Parsing an XML data file
Extracting the data nodes
Converting the data nodes into a sequence of maps representing the data
Converting the data into an Incanter dataset

load-xml-data implements this process. This takes three parameters:

The input filename
A function that takes the root node of the parsed XML and returns the first data node
A function that takes a data node and returns the next data node or nil, if there are no more nodes

First, the function parses the XML file and wraps it in a zipper (we'll talk more about zippers in the next section). Then, it uses the two functions that are passed in to extract all of the data nodes as a sequence. For each data node, the function retrieves that node's child nodes and converts them into a series of tag name / content pairs. The pairs for each data node are converted into a map, and the sequence of maps is converted into an Incanter dataset.

There's more…

We used a couple of interesting data structures or constructs in this recipe. Both are common in functional programming or Lisp, but neither have made their way into more mainstream programming. We should spend a minute with them.
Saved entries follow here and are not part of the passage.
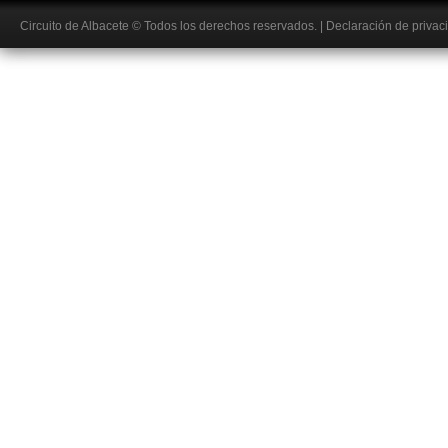
Circuito de Albacete
© Todos los derechos reservados.
|
Declaración de privac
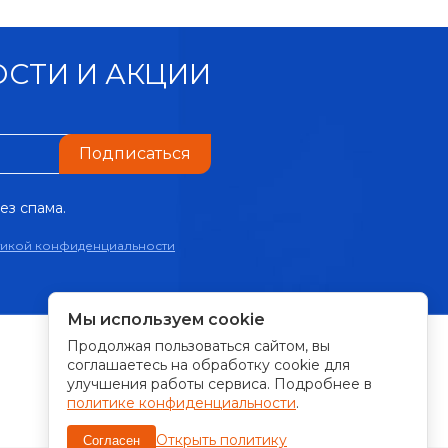
СТИ И АКЦИИ
Подписаться
ез спама.
тикой конфиденциальности
Мы используем cookie
Продолжая пользоваться сайтом, вы
ПРИНИМАЕМ К ОПЛАТЕ:
соглашаетесь на обработку cookie для
улучшения работы сервиса. Подробнее в
политике конфиденциальности
.
Открыть политику
Согласен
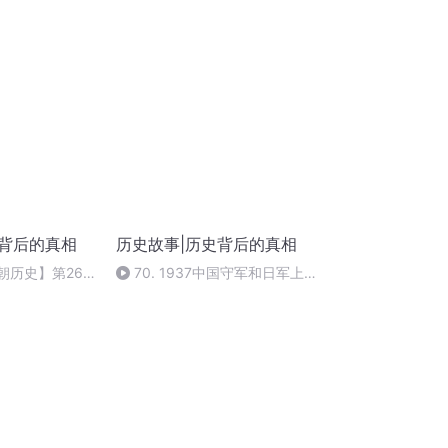
病一战封侯。中国历史上第一个
年号是什么？
史背后的真相
历史故事|历史背后的真相
宋朝历史】第267
70. 1937中国守军和日军上
江攻打南宋
海巷战真实影像 画面中的每个都
消灭过日军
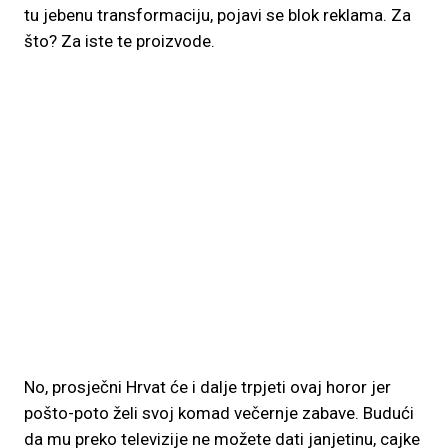
tu jebenu transformaciju, pojavi se blok reklama. Za
što? Za iste te proizvode.
No, prosječni Hrvat će i dalje trpjeti ovaj horor jer
pošto-poto želi svoj komad večernje zabave. Budući
da mu preko televizije ne možete dati janjetinu, cajke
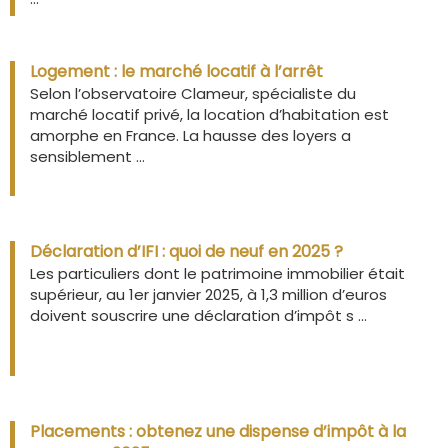
Logement : le marché locatif à l’arrêt
Selon l’observatoire Clameur, spécialiste du
marché locatif privé, la location d’habitation est
amorphe en France. La hausse des loyers a
sensiblement ...
Déclaration d’IFI : quoi de neuf en 2025 ?
Les particuliers dont le patrimoine immobilier était
supérieur, au 1er janvier 2025, à 1,3 million d’euros
doivent souscrire une déclaration d’impôt s ...
Placements : obtenez une dispense d’impôt à la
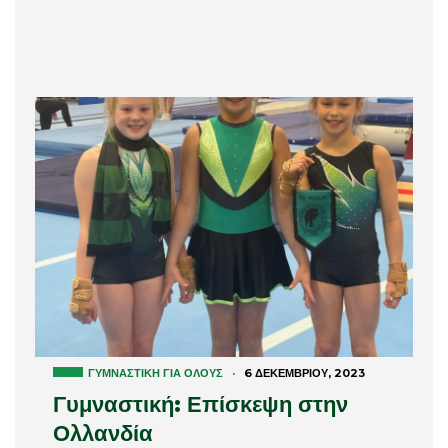
ΓΥΜΝΑΣΤΙΚΉ ΓΙΑ ΌΛΟΥΣ
·
6 ΔΕΚΕΜΒΡΊΟΥ, 2023
Γυμναστική: Επίσκεψη στην
Ολλανδία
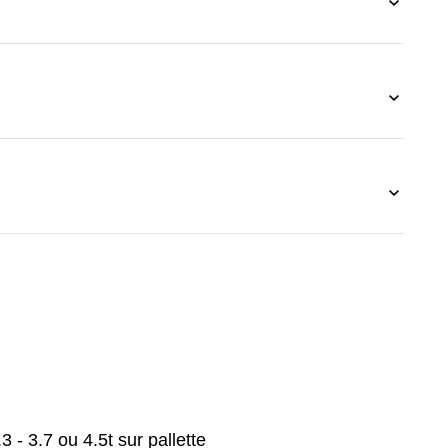
3 - 3.7 ou 4.5t sur pallette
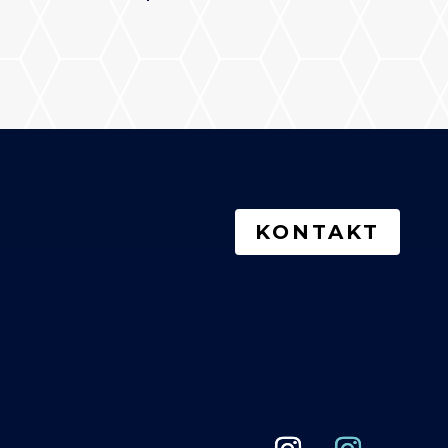
KONTAKT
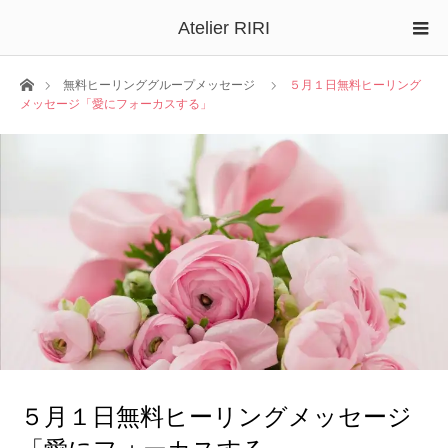
Atelier RIRI
ホーム
無料ヒーリンググループメッセージ
５月１日無料ヒーリング
メッセージ「愛にフォーカスする」
５月１日無料ヒーリングメッセージ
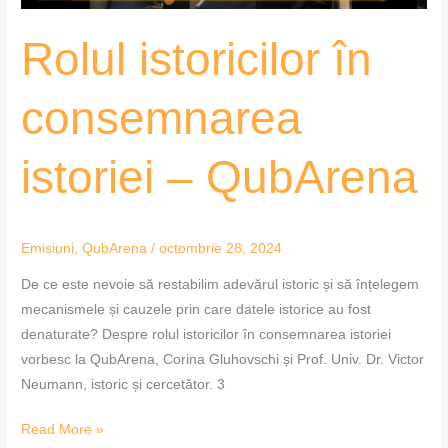
Rolul istoricilor în
consemnarea
istoriei – QubArena
Emisiuni
,
QubArena
/
octombrie 28, 2024
De ce este nevoie să restabilim adevărul istoric și să înțelegem
mecanismele și cauzele prin care datele istorice au fost
denaturate? Despre rolul istoricilor în consemnarea istoriei
vorbesc la QubArena, Corina Gluhovschi și Prof. Univ. Dr. Victor
Neumann, istoric și cercetător. 3
Read More »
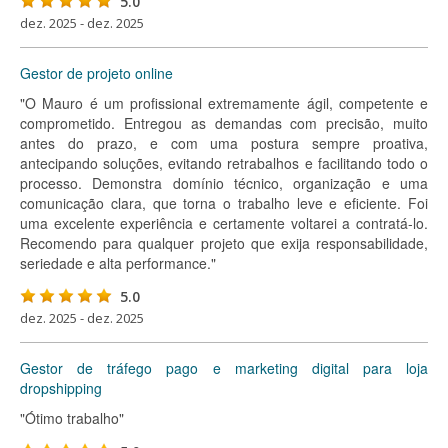
5.0
dez. 2025 - dez. 2025
Gestor de projeto online
"O Mauro é um profissional extremamente ágil, competente e
comprometido. Entregou as demandas com precisão, muito
antes do prazo, e com uma postura sempre proativa,
antecipando soluções, evitando retrabalhos e facilitando todo o
processo. Demonstra domínio técnico, organização e uma
comunicação clara, que torna o trabalho leve e eficiente. Foi
uma excelente experiência e certamente voltarei a contratá-lo.
Recomendo para qualquer projeto que exija responsabilidade,
seriedade e alta performance."
5.0
dez. 2025 - dez. 2025
Gestor de tráfego pago e marketing digital para loja
dropshipping
"Ótimo trabalho"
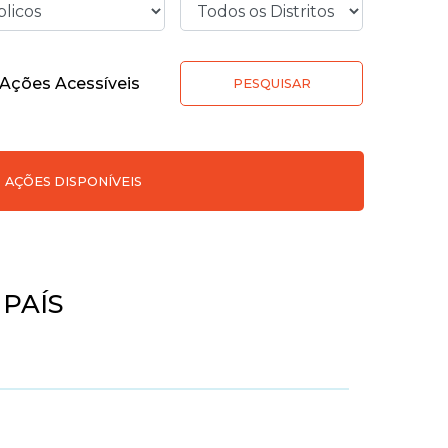
Ações Acessíveis
PESQUISAR
AÇÕES DISPONÍVEIS
 PAÍS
Navigating structures with zippers

The first thing that happens to the parsed XML is that it gets passed to clojure.zip/xml-zip. Zippers are standard data structures that encapsulate the data at a position in a tree structure, as well as the information necessary to navigate back out. This takes Clojure's native XML data structure and turns it into something that can be navigated quickly using commands such as clojure.zip/down and clojure.zip/right. Being a functional programming language, Clojure encourages you to use immutable data structures, and zippers provide an efficient, natural way to navigate and modify a tree-like structure, such as an XML document.
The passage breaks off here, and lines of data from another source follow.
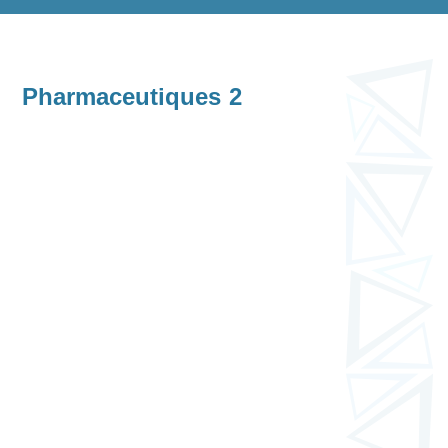
Pharmaceutiques 2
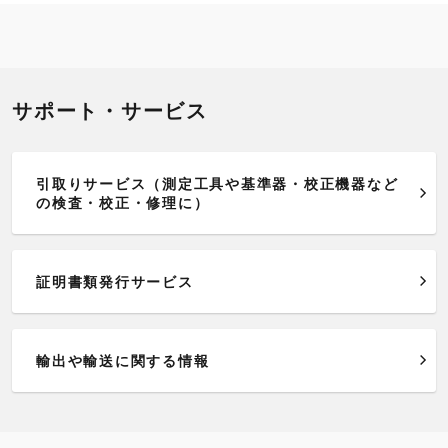
サポート・サービス
引取りサービス（測定工具や基準器・校正機器など
の検査・校正・修理に）
証明書類発行サービス
輸出や輸送に関する情報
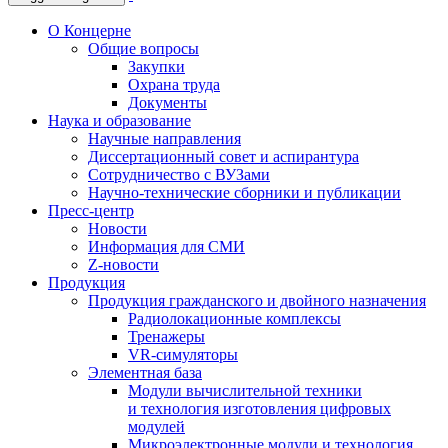
О Концерне
Общие вопросы
Закупки
Охрана труда
Документы
Наука и образование
Научные направления
Диссертационный совет и аспирантура
Сотрудничество с ВУЗами
Научно-технические сборники и публикации
Пресс-центр
Новости
Информация для СМИ
Z-новости
Продукция
Продукция гражданского и двойного назначения
Радиолокационные комплексы
Тренажеры
VR-симуляторы
Элементная база
Модули вычислительной техники
и технология изготовления цифровых
модулей
Микроэлектронные модули и технология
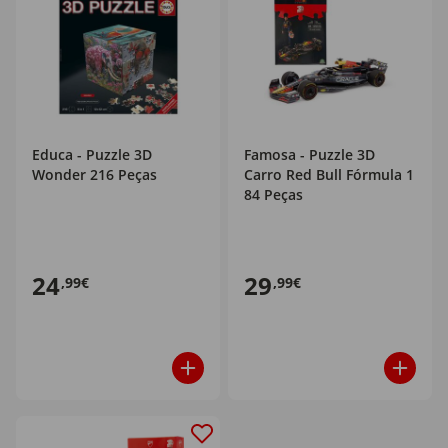
Educa - Puzzle 3D
Famosa - Puzzle 3D
Wonder 216 Peças
Carro Red Bull Fórmula 1
84 Peças
24
29
,99€
,99€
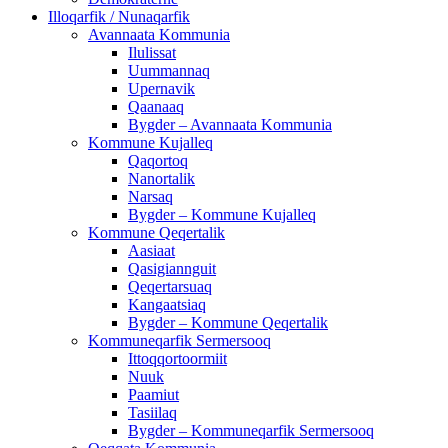
Illoqarfik / Nunaqarfik
Avannaata Kommunia
Ilulissat
Uummannaq
Upernavik
Qaanaaq
Bygder – Avannaata Kommunia
Kommune Kujalleq
Qaqortoq
Nanortalik
Narsaq
Bygder – Kommune Kujalleq
Kommune Qeqertalik
Aasiaat
Qasigiannguit
Qeqertarsuaq
Kangaatsiaq
Bygder – Kommune Qeqertalik
Kommuneqarfik Sermersooq
Ittoqqortoormiit
Nuuk
Paamiut
Tasiilaq
Bygder – Kommuneqarfik Sermersooq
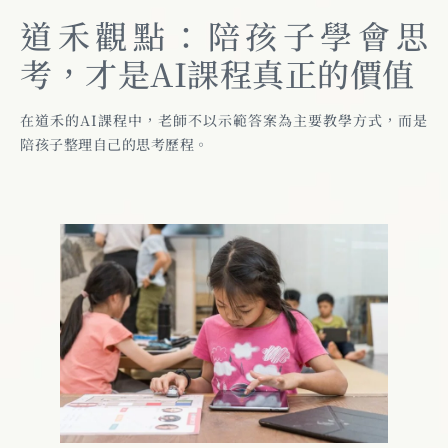
道禾觀點：陪孩子學會思
考，才是AI課程真正的價值
在道禾的AI課程中，老師不以示範答案為主要教學方式，而是
陪孩子整理自己的思考歷程。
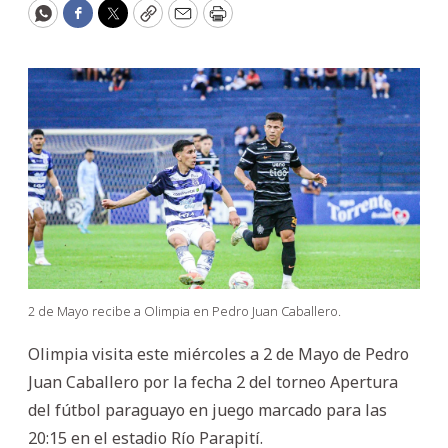
WhatsApp
Facebook
Twitter
Copy
Email
Print
2 de Mayo recibe a Olimpia en Pedro Juan Caballero.
Olimpia visita este miércoles a 2 de Mayo de Pedro
Juan Caballero por la fecha 2 del torneo Apertura
del fútbol paraguayo en juego marcado para las
20:15 en el estadio Río Parapití.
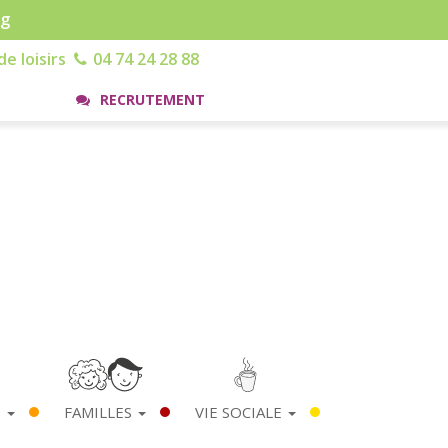
rg
e loisirs
04 74 24 28 88
RECRUTEMENT
S
FAMILLES
VIE SOCIALE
Zippers are very useful and interesting, and understanding them can help you understand and work better with immutable data structures. For more information on zippers, the Clojure-doc page is helpful (http://clojure-doc.org/articles/tutorials/parsing_xml_with_zippers.html). However, if you would rather dive into the deep end, see Gerard Huet's paper, The Zipper (http://www.st.cs.uni-saarland.de/edu/seminare/2005/advanced-fp/docs/huet-zipper.pdf).

Processing in a pipeline

We used the ->> macro to express our process as a pipeline. For deeply nested function calls, this macro lets you read it from the left-hand side to the right-hand side, and this makes the process's data flow and series of transformations much more clear.
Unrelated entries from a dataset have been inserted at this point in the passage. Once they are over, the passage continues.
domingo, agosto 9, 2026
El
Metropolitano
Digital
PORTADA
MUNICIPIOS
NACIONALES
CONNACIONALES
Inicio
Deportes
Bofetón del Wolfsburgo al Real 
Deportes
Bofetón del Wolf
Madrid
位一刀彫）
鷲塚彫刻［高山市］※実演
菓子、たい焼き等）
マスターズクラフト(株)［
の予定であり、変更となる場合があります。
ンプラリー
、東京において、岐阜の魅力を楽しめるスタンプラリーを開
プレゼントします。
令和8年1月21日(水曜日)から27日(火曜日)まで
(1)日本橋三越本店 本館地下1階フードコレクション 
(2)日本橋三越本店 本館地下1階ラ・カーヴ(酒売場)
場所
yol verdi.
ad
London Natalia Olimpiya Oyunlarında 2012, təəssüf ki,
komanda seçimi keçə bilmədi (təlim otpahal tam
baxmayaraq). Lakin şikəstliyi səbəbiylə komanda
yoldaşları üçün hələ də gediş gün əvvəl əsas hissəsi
We can do this in Clojure because of its macro system. ->> simply rewrites the calls into Clojure's native, nested format as the form is read. The first parameter of the macro is inserted into the next expression as the last parameter. This structure is inserted into the third expression as the last parameter, and so on, until the end of the form. Let's trace this through a few steps. Say, we start off with the expression (->> x first (map length) (apply +)). As Clojure builds the final expression, here's each intermediate step (the elements to be combined are highlighted at each stage):

(->> x first (map length) (apply +))
(->>(first x) (map length) (apply +))
(->>(map length (first x)) (apply +))
(apply + (map length (first x)))

Comparing XML and JSON

XML and JSON (from the Reading JSON data into Incanter datasets recipe) are very similar. Arguably, much of the popularity of JSON is driven by disillusionment with XML's verboseness.

When we're dealing with these formats in Clojure, the biggest difference is that JSON is converted directly to native Clojure data structures that mirror the data, such as maps and vectors Meanwhile, XML is read into record types that reflect the structure of XML, not the structure of the data.

In other words, the keys of the maps for JSON will come from the domains, first_name or age, for instance. However, the keys of the maps for XML will come from the data format, such as tag, attribute, or children, and the tag and attribute names will come from the domain. This extra level of abstraction makes XML more unwieldy.